START Data listing

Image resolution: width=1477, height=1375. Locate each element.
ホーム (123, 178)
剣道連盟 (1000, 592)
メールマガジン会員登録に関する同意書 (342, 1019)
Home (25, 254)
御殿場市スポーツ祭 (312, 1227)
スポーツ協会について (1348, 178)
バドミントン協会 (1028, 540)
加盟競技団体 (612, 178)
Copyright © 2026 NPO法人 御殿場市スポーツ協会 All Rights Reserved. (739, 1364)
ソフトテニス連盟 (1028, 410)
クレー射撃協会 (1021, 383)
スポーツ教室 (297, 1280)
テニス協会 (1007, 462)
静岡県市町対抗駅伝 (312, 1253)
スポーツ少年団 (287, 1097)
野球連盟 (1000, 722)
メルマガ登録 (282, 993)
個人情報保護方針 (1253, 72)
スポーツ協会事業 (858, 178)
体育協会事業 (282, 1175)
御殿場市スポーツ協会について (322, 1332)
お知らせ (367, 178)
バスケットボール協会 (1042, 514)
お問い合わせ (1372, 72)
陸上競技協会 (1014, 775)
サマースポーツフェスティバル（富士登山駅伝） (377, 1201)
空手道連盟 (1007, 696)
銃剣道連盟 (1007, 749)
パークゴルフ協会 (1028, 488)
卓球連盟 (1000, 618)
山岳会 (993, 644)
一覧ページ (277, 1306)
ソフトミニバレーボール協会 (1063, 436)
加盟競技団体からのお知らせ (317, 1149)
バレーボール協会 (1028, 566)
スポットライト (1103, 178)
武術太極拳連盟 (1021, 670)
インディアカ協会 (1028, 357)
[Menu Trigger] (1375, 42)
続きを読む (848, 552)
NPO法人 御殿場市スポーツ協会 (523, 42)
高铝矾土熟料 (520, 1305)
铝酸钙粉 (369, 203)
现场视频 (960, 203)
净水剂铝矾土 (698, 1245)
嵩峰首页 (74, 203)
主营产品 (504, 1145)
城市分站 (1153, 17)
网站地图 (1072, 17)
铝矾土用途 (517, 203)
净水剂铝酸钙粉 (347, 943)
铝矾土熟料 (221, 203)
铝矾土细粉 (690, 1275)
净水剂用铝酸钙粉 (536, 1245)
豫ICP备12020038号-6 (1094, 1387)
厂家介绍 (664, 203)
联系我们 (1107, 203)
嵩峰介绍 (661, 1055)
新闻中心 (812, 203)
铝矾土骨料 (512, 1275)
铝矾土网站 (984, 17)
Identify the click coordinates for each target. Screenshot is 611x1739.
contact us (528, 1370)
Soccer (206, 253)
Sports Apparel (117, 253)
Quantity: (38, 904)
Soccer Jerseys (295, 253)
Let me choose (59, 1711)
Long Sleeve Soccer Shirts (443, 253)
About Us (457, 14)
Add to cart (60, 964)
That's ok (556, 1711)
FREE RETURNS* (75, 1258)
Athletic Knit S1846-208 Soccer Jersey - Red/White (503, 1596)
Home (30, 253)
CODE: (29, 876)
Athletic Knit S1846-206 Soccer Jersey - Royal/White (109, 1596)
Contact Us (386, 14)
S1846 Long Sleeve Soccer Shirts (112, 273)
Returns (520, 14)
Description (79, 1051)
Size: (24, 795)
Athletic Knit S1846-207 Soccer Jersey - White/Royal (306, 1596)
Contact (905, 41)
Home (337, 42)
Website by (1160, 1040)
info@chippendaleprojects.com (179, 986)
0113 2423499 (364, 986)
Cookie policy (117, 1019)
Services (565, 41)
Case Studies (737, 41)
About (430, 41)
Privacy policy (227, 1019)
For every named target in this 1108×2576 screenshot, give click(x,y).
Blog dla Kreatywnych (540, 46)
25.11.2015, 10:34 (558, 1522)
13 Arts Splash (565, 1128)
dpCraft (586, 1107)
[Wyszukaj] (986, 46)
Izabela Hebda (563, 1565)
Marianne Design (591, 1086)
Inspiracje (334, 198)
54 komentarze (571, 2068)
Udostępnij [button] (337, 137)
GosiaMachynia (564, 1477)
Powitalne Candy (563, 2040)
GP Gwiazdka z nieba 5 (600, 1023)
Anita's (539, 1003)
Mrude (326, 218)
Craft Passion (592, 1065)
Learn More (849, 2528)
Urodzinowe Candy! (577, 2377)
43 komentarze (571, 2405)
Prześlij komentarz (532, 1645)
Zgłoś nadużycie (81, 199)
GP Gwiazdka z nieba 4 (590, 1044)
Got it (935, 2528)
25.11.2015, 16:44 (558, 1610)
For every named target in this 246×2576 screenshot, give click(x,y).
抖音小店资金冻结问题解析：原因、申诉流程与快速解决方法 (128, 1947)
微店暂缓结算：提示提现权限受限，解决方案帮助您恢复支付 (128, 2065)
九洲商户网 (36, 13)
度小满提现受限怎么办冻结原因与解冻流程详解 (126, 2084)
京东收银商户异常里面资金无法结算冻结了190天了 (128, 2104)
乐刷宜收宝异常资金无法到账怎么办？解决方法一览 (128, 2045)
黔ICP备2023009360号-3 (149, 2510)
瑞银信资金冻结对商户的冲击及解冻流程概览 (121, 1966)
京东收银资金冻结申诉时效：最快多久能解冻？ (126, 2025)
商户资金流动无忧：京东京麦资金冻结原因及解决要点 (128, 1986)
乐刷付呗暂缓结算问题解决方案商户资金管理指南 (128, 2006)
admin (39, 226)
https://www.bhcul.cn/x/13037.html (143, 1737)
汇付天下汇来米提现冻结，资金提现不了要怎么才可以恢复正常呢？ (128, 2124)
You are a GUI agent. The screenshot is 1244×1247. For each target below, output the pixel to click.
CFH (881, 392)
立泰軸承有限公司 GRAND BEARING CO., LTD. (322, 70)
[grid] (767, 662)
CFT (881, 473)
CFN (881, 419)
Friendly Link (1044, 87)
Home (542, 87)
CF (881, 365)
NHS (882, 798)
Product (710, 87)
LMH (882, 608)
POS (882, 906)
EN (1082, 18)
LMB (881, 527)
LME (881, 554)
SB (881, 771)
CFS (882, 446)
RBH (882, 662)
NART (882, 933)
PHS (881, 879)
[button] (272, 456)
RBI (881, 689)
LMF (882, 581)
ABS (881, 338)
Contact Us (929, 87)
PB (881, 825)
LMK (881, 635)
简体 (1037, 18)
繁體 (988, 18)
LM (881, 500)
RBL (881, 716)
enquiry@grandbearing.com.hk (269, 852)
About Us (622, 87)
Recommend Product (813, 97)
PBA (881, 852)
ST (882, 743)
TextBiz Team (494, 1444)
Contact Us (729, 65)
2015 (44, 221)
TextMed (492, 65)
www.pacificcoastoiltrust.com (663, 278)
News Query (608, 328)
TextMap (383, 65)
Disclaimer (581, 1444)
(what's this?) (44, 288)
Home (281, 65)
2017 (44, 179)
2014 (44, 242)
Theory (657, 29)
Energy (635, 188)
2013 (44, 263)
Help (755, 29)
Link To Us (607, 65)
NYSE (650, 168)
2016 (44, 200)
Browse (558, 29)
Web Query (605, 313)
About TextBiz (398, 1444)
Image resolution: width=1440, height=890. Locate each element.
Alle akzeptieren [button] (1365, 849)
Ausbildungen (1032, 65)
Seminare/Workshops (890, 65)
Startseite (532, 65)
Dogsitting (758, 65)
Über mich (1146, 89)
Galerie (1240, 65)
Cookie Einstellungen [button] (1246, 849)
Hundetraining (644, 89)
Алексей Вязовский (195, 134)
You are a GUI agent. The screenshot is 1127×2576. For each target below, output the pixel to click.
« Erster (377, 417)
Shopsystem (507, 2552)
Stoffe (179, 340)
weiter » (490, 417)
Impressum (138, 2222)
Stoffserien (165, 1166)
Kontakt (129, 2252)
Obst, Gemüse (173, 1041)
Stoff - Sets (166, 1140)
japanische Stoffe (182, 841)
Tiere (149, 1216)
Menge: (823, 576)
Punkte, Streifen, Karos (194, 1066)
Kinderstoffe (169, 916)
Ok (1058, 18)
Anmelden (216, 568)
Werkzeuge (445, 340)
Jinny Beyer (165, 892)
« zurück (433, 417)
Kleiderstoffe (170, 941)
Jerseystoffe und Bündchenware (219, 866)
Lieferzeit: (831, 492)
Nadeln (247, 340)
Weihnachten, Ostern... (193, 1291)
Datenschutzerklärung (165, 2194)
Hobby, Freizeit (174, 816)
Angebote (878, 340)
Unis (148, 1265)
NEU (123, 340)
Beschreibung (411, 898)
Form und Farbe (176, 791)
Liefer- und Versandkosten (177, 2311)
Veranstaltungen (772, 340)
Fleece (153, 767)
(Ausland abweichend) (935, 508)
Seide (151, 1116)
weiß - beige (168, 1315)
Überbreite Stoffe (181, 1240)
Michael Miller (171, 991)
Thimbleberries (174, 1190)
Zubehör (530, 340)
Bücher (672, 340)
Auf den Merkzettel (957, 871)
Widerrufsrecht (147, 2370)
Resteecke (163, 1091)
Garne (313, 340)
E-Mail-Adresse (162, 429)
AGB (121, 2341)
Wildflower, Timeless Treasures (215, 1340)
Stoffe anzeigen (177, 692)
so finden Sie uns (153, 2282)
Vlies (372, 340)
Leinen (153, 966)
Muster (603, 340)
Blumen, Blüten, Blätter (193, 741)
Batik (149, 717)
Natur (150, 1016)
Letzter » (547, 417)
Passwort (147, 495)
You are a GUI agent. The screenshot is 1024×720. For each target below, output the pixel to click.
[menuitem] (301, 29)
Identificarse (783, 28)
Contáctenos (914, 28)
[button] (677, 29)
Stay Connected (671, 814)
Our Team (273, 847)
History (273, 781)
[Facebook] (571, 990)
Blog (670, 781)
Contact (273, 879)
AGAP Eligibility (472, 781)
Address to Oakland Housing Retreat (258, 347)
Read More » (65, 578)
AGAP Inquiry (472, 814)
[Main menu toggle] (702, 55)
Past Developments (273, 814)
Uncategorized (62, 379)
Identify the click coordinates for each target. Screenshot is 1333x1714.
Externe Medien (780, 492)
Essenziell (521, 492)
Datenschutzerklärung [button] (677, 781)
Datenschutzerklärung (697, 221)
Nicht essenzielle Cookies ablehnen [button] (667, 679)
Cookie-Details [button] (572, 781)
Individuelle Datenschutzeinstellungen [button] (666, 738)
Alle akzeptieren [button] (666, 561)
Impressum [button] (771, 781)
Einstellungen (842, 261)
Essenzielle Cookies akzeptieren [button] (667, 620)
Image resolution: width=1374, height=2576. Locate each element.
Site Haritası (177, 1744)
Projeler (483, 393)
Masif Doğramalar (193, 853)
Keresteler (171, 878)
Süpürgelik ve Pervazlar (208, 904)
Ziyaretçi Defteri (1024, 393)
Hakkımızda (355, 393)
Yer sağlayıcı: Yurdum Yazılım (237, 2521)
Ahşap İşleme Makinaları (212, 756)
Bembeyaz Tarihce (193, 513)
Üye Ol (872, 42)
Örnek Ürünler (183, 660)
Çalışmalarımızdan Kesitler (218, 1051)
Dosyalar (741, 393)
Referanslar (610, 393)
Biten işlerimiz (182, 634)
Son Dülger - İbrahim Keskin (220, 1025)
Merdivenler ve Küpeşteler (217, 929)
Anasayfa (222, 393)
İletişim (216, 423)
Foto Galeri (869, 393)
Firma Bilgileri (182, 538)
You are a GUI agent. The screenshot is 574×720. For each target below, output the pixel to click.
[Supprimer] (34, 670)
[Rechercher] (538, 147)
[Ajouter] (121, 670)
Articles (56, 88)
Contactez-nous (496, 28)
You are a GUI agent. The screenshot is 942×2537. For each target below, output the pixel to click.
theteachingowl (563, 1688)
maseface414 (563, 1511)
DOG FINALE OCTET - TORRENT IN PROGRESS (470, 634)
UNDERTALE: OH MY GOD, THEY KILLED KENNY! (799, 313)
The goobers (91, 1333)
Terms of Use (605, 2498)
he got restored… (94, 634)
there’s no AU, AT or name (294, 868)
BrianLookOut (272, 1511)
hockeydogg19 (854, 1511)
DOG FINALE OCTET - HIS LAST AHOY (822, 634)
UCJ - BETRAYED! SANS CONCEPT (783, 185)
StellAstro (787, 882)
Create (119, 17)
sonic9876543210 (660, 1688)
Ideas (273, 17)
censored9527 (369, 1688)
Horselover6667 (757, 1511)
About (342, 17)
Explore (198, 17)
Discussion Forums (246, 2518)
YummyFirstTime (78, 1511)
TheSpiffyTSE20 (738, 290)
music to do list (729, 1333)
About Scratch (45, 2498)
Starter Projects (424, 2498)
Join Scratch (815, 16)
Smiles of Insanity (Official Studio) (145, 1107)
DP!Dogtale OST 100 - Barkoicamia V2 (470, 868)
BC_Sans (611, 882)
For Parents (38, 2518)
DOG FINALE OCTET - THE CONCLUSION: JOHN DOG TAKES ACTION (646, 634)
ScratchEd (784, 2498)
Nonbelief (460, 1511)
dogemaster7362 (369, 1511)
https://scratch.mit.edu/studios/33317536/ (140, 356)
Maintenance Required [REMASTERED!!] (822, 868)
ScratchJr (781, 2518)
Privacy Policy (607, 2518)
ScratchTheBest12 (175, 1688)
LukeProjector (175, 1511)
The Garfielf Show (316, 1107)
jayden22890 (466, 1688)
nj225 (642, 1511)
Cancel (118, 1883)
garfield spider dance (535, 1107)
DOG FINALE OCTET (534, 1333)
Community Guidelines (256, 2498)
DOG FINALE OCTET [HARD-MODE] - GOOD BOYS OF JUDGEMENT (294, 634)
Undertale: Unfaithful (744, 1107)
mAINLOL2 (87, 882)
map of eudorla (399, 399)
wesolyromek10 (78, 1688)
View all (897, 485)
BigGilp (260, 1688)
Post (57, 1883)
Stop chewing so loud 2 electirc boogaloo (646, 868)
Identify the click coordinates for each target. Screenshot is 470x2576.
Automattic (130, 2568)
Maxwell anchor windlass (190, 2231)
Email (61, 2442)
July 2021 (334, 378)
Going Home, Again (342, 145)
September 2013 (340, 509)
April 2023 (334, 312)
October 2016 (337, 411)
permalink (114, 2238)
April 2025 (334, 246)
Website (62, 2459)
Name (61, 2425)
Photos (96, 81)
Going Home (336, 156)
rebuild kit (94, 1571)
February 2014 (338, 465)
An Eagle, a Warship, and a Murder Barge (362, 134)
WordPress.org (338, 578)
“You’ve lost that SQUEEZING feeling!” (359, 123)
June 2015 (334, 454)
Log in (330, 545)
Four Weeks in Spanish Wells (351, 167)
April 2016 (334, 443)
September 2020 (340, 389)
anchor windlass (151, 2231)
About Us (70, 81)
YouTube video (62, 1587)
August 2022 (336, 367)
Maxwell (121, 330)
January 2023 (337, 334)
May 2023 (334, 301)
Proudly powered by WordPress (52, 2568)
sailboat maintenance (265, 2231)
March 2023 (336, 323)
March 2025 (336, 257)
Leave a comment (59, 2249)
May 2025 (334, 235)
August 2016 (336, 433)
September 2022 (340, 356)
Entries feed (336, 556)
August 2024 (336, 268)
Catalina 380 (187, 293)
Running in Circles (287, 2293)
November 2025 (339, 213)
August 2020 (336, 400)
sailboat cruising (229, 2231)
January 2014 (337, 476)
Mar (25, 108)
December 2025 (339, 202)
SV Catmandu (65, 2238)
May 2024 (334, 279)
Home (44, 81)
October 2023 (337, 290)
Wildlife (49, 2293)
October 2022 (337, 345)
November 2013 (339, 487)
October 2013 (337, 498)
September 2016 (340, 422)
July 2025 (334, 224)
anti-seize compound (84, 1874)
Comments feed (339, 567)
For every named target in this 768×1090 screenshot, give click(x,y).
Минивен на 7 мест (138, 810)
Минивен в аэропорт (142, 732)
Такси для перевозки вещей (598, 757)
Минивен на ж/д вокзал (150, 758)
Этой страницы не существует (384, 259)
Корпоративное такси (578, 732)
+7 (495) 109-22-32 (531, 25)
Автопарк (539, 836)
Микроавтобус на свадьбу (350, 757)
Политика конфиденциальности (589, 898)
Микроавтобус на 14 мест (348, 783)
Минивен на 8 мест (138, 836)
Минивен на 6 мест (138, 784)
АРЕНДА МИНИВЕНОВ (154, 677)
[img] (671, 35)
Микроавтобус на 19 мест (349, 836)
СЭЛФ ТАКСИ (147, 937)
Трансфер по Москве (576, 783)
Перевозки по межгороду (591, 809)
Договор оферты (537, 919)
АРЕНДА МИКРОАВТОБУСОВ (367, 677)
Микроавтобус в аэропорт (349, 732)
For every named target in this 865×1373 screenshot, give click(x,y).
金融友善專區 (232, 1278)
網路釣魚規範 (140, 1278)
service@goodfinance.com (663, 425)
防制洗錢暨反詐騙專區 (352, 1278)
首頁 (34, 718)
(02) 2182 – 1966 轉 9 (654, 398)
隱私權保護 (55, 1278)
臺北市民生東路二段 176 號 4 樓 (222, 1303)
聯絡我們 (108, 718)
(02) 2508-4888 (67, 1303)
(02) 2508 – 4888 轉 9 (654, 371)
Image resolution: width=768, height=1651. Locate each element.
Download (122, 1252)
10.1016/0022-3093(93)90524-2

END Data listing

[Problem requirements]: Could you restate word for word the lines above from the one containing "厂家介绍 (664, 203)" through the one containing "S1846 Long Sleeve Soccer Shirts (112, 273)", both included, and nothing else?

[Result of the task]:
厂家介绍 (664, 203)
联系我们 (1107, 203)
嵩峰介绍 (661, 1055)
新闻中心 (812, 203)
铝矾土骨料 (512, 1275)
铝矾土网站 (984, 17)
Identify the click coordinates for each target. Screenshot is 611x1739.
contact us (528, 1370)
Soccer (206, 253)
Sports Apparel (117, 253)
Quantity: (38, 904)
Soccer Jerseys (295, 253)
Let me choose (59, 1711)
Long Sleeve Soccer Shirts (443, 253)
About Us (457, 14)
Add to cart (60, 964)
That's ok (556, 1711)
FREE RETURNS* (75, 1258)
Athletic Knit S1846-208 Soccer Jersey - Red/White (503, 1596)
Home (30, 253)
CODE: (29, 876)
Athletic Knit S1846-206 Soccer Jersey - Royal/White (109, 1596)
Contact Us (386, 14)
S1846 Long Sleeve Soccer Shirts (112, 273)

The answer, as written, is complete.